Harry Potter and the Prisoners of Data Science

Analysing Harry Potter movie scripts using hypothesis testing and machine learning

Role

Data Scientist

Date:

Feb to May 2024

Team

Toshiki Kato,
Raphael Li

Skills

Web-Scraping, SQL,

Machine Learning,

Data Viz

harry potter hero image

Overview

As Potterheads🪄, our team wanted to explore the various relationships in the Harry Potter universe using quantitative methods. We were specifically interested in analyzing the differences in values between the views of the author, movie directors and the fanbase in Harry Potter. How does J.K. Rowling choose romantic pairings? Which characters have made the greatest impression on the fans? And is there a correlation to be found between these factors?

Our Hypotheses

Based on our interests, we had 4 research hypotheses:

  1. 👯There exists a positive correlation between the frequency that a character appears and the total number of characters they share scenes with.
  2. 💖There exists no correlation between the frequency that a character appears and their popularity among the fanbase.
  3. 🌹There exists a positive correlation between the frequency that two characters share a scene and the presence of a romantic relationship between them.
  4. 🗣️There exists a positive correlation between the frequency that a character appears and the number of times that they are mentioned by other characters.

Data Collection

We decided to focus our attention on the movie scripts of the franchise, and webscrapped them from a fan-hosted Warner Bros Entertainment Wiki. We also webscraped the results of a fan vote from an IMDB poll, for our analysis of the correlation between character appearances and popularity among the fanbase.

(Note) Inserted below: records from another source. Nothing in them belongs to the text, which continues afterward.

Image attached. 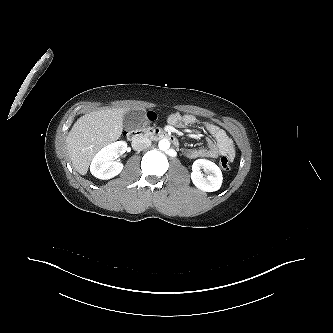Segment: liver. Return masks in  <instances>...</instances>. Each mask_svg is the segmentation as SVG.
<instances>
[{
	"label": "liver",
	"instance_id": "1",
	"mask_svg": "<svg viewBox=\"0 0 333 333\" xmlns=\"http://www.w3.org/2000/svg\"><path fill=\"white\" fill-rule=\"evenodd\" d=\"M126 109H101L80 117L67 136L74 169L85 175L95 154L119 139Z\"/></svg>",
	"mask_w": 333,
	"mask_h": 333
}]
</instances>
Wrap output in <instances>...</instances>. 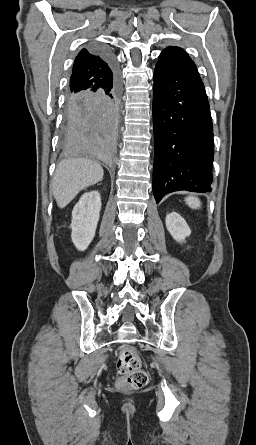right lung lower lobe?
<instances>
[{
    "mask_svg": "<svg viewBox=\"0 0 256 445\" xmlns=\"http://www.w3.org/2000/svg\"><path fill=\"white\" fill-rule=\"evenodd\" d=\"M111 71L101 89L68 96L65 147L74 156L113 163L116 152L120 109V81L112 53L98 47Z\"/></svg>",
    "mask_w": 256,
    "mask_h": 445,
    "instance_id": "1",
    "label": "right lung lower lobe"
}]
</instances>
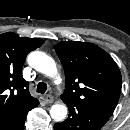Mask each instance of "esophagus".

We used Python's BeautifulSoup package to parse the HTML of the wiki site and scrape all information related to the script, including scene data, speakers and dialogue. We used the same strategy to collect data on fan votes from the IMDB poll.

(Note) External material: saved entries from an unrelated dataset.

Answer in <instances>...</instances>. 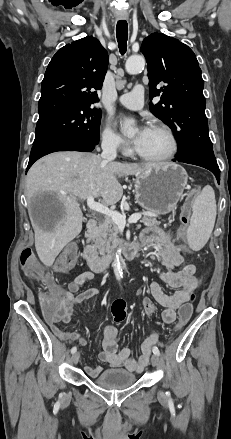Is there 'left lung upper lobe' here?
Here are the masks:
<instances>
[{"mask_svg":"<svg viewBox=\"0 0 231 439\" xmlns=\"http://www.w3.org/2000/svg\"><path fill=\"white\" fill-rule=\"evenodd\" d=\"M141 52L147 60L150 99L161 96L151 112L167 124L178 141V153L214 156L205 115L204 81L194 52L162 33L144 39Z\"/></svg>","mask_w":231,"mask_h":439,"instance_id":"5c2ea615","label":"left lung upper lobe"}]
</instances>
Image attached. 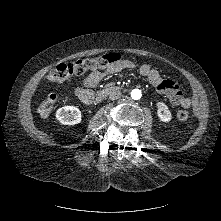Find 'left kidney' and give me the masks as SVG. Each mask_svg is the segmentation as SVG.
I'll return each mask as SVG.
<instances>
[{
	"mask_svg": "<svg viewBox=\"0 0 221 221\" xmlns=\"http://www.w3.org/2000/svg\"><path fill=\"white\" fill-rule=\"evenodd\" d=\"M157 106V114H158V117L159 119L162 121V122H169L171 120V112L169 111L167 105L163 102H158L156 104Z\"/></svg>",
	"mask_w": 221,
	"mask_h": 221,
	"instance_id": "1",
	"label": "left kidney"
}]
</instances>
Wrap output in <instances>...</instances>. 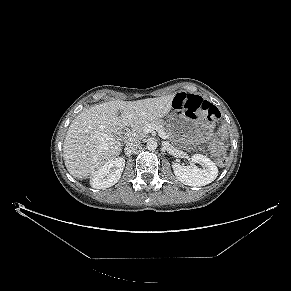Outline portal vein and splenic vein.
Segmentation results:
<instances>
[{
  "mask_svg": "<svg viewBox=\"0 0 291 291\" xmlns=\"http://www.w3.org/2000/svg\"><path fill=\"white\" fill-rule=\"evenodd\" d=\"M146 132H151L153 130H156L158 132V134L160 135L161 138L166 139L168 138V135L159 127H156L155 125H147L144 129ZM106 138H108V136L105 135Z\"/></svg>",
  "mask_w": 291,
  "mask_h": 291,
  "instance_id": "1",
  "label": "portal vein and splenic vein"
}]
</instances>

We cleaned the raw data, then converted and sorted them into SQL databases for easy querying and manipulation.

annoted desktop design

Methods

We used a mix of hypothesis testing and machine learning methods to investigate each of our hypotheses.

methods

We used Python's SciPy and Scikit-Learn libraries to conduct these tests. Below is a more in-depth discussion of our rationale for each of these tests. Feel free to skip to Results!

Hypothesis #1

To test this hypothesis, we used Kendall's Rank Corrrelation Test. We used this statistical test because

  1. Continuous / Ordinal Variables: The variables are continuous and Kendall's is suitable for measuring the relationship between 2 continuous variables
  2. Variables are NOT normally distributed: The distribution of the variables instead resemble negative exponential distributions with a few outliers

We also considered Chi-Squared Independence Tests and Pearson's Correlation, but those tests were not suitable for the distribution and nature of our variables.

Hypothesis #2

To test this hypothesis, we used Kendall's Rank Corrrelation Test and Linear Regression. We chose Kendall's Rank test because of the same rationale as above. As for linear regression, we used it because it is suitable for correlation testing.

We also attempted Kmeans clustering on the dataset using these two variables as the axis but ran into an issue where it created clusters that were much closer in similarity than we expected and appeared partially random.

Hypothesis #3

To test this hypothesis, we used a Point Biserial Test. We used this statistical test because

  1. Continuous Variable and Dichotomous Variable: The variables in our test are continous (the number of times two characters share a scene) and dichotomous (the presence of a romantic relationship between them). The point-biserial test is specially designed to derive the correlation of 2 such variables
  2. Variables are NOT normally distributed: Although the point-biserial is considered a special case of Pearsons correlation, it does not necessarily assume that the continuous variable follows a normal distribution. Nevertheless, we acknowledge that it is classically used to measure data with normal distributions

We also considered Mutual Information, but were unable to obtain meaningful results from the test.

Hypothesis #4

To test this hypothesis, we used Linear Regression. We chose linear regression, because it is suitable for correlation testing.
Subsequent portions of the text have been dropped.